Lux Aeterna begins with legendary French actress Béatrice Dalle (Betty Blue) playing herself (or writer/director Gaspar Noé’s version of her anyway) having a lengthy conversation with the star of her upcoming witch trial flick God’s Work, Lars von Trier muse Charlotte Gainsbourg.
The fireside chat steers towards the perils they have faced in the entertainment industry (and seems agonizingly authentic even if it was faked for film), and as the conversation progresses we can’t help but think of the parallels between the way women are treated in a male dominated world and the witches of old… yeah man, this is an art house flick with plenty on its mind, and the point is hard to dismiss right down to the usage of sequences from Benjamin Christensen’s 1922 cinematic treatise on the evolution of witchcraft, Haxan: Witchcraft Through the Ages during the film’s opening.
Naturally, the production goes slightly off the rails when a bunch of clueless dudes (an American director, the film’s producers) try to fuck things up for Dalle at each and every turn, literally trying to impose their will upon the increasingly harried director who also has to contend with contractual nudity clauses and a cinematographer on the verge of performing a creative mutiny.
It’s a fuckin’ nightmare in other words.
Speaking of such things, the entire set begins to malfunction creating a whirling kaleidoscope of vivid color that increases both the characters anxiety and our own before the entire thing descends into history repeating itself, as is the way…
It’s that visual explosion that really makes this picture a fitting sensory face-slap that is only aided and abetted by Noé’s use of split screen that at first shows our leads reacting to each other’s conversation as it unfolds, before devolving further and further into overlapping dialog and breathless panic.
It is no surprise this flick is so damn stylish, as besides Noé’s intense artistic vision, he also had a literal ass-ton of money to make this thing as it was sponsored by fashion brand Saint Laurent to create some signature content that showcases their clothes. They got this in return, and I bet they loved every minute of the fifty-one minute run time (yeah, this is like an expanded short film, but trust me it gets the job done over the course of those brief, fever-dream drenched minutes).
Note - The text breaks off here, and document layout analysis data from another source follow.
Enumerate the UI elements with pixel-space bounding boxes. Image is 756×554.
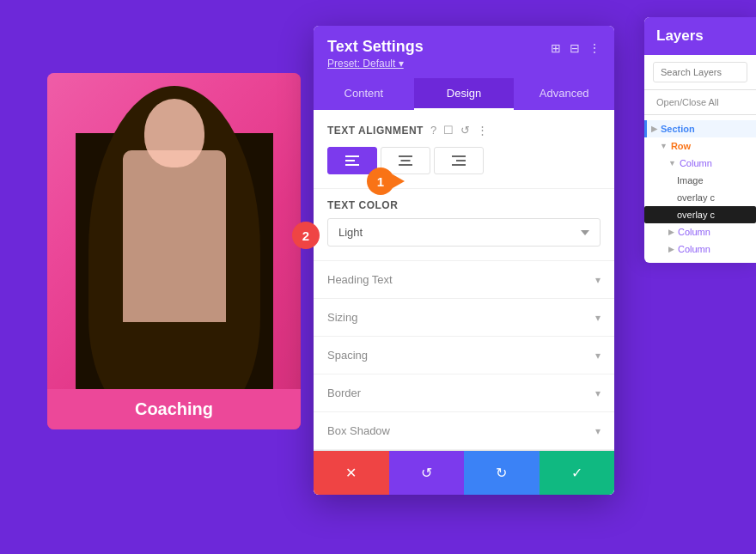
sizing-header[interactable]: Sizing ▾: [314, 299, 614, 336]
text-alignment-label: Text Alignment: [327, 125, 424, 137]
svg-rect-3: [399, 155, 412, 157]
layers-panel: Layers Open/Close All ▶ Section ▼ Row ▼ …: [644, 17, 756, 263]
layer-item-section[interactable]: ▶ Section: [644, 120, 756, 137]
column2-arrow: ▶: [668, 228, 674, 236]
row-arrow: ▼: [660, 142, 668, 150]
sizing-arrow: ▾: [595, 312, 601, 324]
person-silhouette: [97, 99, 252, 391]
column3-arrow: ▶: [668, 245, 674, 253]
box-shadow-section: Box Shadow ▾: [314, 412, 614, 450]
align-right-button[interactable]: [434, 147, 484, 174]
layers-open-close[interactable]: Open/Close All: [644, 90, 756, 115]
column1-label: Column: [680, 158, 712, 168]
box-shadow-arrow: ▾: [595, 425, 601, 437]
spacing-title: Spacing: [327, 349, 368, 362]
spacing-header[interactable]: Spacing ▾: [314, 337, 614, 374]
sizing-section: Sizing ▾: [314, 299, 614, 337]
panel-header-icons: ⊞ ⊟ ⋮: [551, 41, 601, 55]
svg-rect-4: [401, 160, 411, 161]
cancel-button[interactable]: ✕: [314, 451, 389, 495]
confirm-button[interactable]: ✓: [540, 451, 615, 495]
alignment-buttons: [327, 147, 601, 174]
svg-rect-5: [399, 164, 412, 166]
svg-rect-7: [456, 160, 466, 161]
coaching-card: Coaching: [47, 73, 301, 429]
layer-item-overlay-selected[interactable]: overlay c: [644, 206, 756, 223]
svg-rect-0: [345, 155, 359, 157]
person-head: [144, 99, 204, 167]
text-alignment-row: Text Alignment ? ☐ ↺ ⋮: [327, 124, 601, 137]
heading-text-header[interactable]: Heading Text ▾: [314, 261, 614, 298]
layer-item-overlay[interactable]: overlay c: [644, 189, 756, 206]
tab-design[interactable]: Design: [414, 78, 515, 110]
text-alignment-icons: ? ☐ ↺ ⋮: [430, 124, 488, 137]
border-section: Border ▾: [314, 374, 614, 412]
column2-label: Column: [678, 227, 710, 237]
spacing-arrow: ▾: [595, 350, 601, 362]
row-label: Row: [671, 141, 691, 151]
overlay-label: overlay c: [677, 192, 715, 203]
badge-2: 2: [292, 222, 320, 249]
badge-1: 1: [367, 167, 394, 195]
layer-item-image[interactable]: Image: [644, 172, 756, 189]
border-title: Border: [327, 387, 361, 399]
text-color-select[interactable]: Light Dark Custom: [327, 218, 601, 247]
panel-header: Text Settings Preset: Default ▾ ⊞ ⊟ ⋮: [314, 26, 614, 78]
layers-search-input[interactable]: [653, 62, 747, 82]
mobile-icon[interactable]: ☐: [443, 124, 454, 137]
section-arrow: ▶: [651, 125, 657, 133]
layers-title: Layers: [656, 27, 704, 44]
panel-preset[interactable]: Preset: Default ▾: [327, 58, 601, 70]
redo-button[interactable]: ↻: [464, 451, 540, 495]
svg-rect-2: [345, 164, 359, 166]
sizing-title: Sizing: [327, 311, 357, 324]
resize-icon[interactable]: ⊞: [551, 41, 561, 55]
layer-item-column-3[interactable]: ▶ Column: [644, 240, 756, 258]
heading-text-arrow: ▾: [595, 274, 601, 286]
border-arrow: ▾: [595, 387, 601, 399]
spacing-section: Spacing ▾: [314, 337, 614, 374]
box-shadow-title: Box Shadow: [327, 424, 390, 437]
tab-content[interactable]: Content: [314, 78, 414, 110]
svg-rect-8: [452, 164, 466, 166]
column3-label: Column: [678, 244, 710, 254]
overlay-selected-label: overlay c: [677, 210, 715, 220]
panel-body: Text Alignment ? ☐ ↺ ⋮: [314, 110, 614, 450]
panel-footer: ✕ ↺ ↻ ✓: [314, 450, 614, 495]
section-label: Section: [661, 124, 695, 134]
layer-item-row[interactable]: ▼ Row: [644, 137, 756, 155]
split-icon[interactable]: ⊟: [570, 41, 580, 55]
more-options-icon[interactable]: ⋮: [477, 124, 488, 137]
box-shadow-header[interactable]: Box Shadow ▾: [314, 412, 614, 449]
svg-rect-1: [345, 160, 355, 161]
border-header[interactable]: Border ▾: [314, 374, 614, 411]
layers-header: Layers: [644, 17, 756, 55]
text-color-label: Text Color: [327, 199, 601, 211]
panel-tabs: Content Design Advanced: [314, 78, 614, 110]
align-left-button[interactable]: [327, 147, 377, 174]
more-icon[interactable]: ⋮: [588, 41, 601, 55]
reset-icon[interactable]: ↺: [460, 124, 470, 137]
column1-arrow: ▼: [668, 159, 676, 167]
undo-button[interactable]: ↺: [389, 451, 465, 495]
layers-tree: ▶ Section ▼ Row ▼ Column Image overlay c…: [644, 115, 756, 263]
text-settings-panel: Text Settings Preset: Default ▾ ⊞ ⊟ ⋮ Co…: [314, 26, 614, 495]
layer-item-column-2[interactable]: ▶ Column: [644, 223, 756, 240]
text-alignment-section: Text Alignment ? ☐ ↺ ⋮: [314, 110, 614, 189]
help-icon[interactable]: ?: [430, 124, 436, 137]
svg-rect-6: [452, 155, 466, 157]
text-color-section: Text Color Light Dark Custom: [314, 189, 614, 261]
layers-search: [644, 55, 756, 90]
coaching-label: Coaching: [47, 389, 301, 429]
heading-text-section: Heading Text ▾: [314, 261, 614, 299]
layer-item-column-1[interactable]: ▼ Column: [644, 155, 756, 172]
heading-text-title: Heading Text: [327, 273, 393, 286]
coaching-card-image: Coaching: [47, 73, 301, 429]
tab-advanced[interactable]: Advanced: [514, 78, 614, 110]
person-body: [123, 150, 226, 322]
image-label: Image: [677, 175, 704, 186]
As you can imagine, this film looks amazing, and the 1080p Blu-ray transfer utilized by Yellow Veil Pictures is filled with rich textures, and eye (and brain) popping color presented with an absolute minimum of digital artifacting. Skin tones are also natural and warm, with the only negative being some of the darker elements fell flat at certain points.
The overall quality of the video is matched by the crystal clear DTS-HD 5.1 and 2.0 Master Audio Track that adds a nice depth of sound and presents a great layer of viewer immersion into the ensuing chaos, as uncomfortable as that is at times.
Adding to the entire affair are the quality bonus features present on this release which begin with an audio commentary from Noé and Dalle that provides a highly entertaining and listenable journey through the film’s production and themes.
Also present are an eleven-minute introduction from Noé that further explores the film’s genesis and creation, a collection of production shots courtesy of photographer Tom Kan, a video-essay concerning cinema’s usage of the aforementioned split-screen technique, an interview with actor Karl Glusman (who plays the American director I mentioned previously), and a collection of trailers and teasers for the film.
Also included is a second disc featuring a collection of short films that inspired Lux Aeterna. Included are:
1954’s Inauguration of the Pleasure Dome, a presentation of a psychotronic masked ritual from Kenneth Anger.
1962’s La Ricotta, Pier Paolo Pasolini’s examination of the differences in the teachings of religion and the actions of those that supposed follow the dogma… starring none other than Orson Wells!
1966’s Ray Gun Virus, Paul Sharits’ whirling dervish of flickering imagery and transforming hues accompanied by the sound of a projector.
The Flicker, also from 1966, also strobe-o-mania courtesy of Tony Conrad.
These are all presented in HD with a DTS-HD 2.0 Master Audio track, with Anger’s film being the nicest looking of the bunch.
Additionally, a 60 page booklet is included in the package featuring a bevy of new writing on the film, as well as a nice selection of behind-the-scenes images.
Suitably unsettling, unbelievably psychotronic, and rich in meaning (no matter how drenched in surreal lunacy), Lux Aeterna goes far beyond it’s initial spark to become a masterpiece of deliriously psychedelic feminism.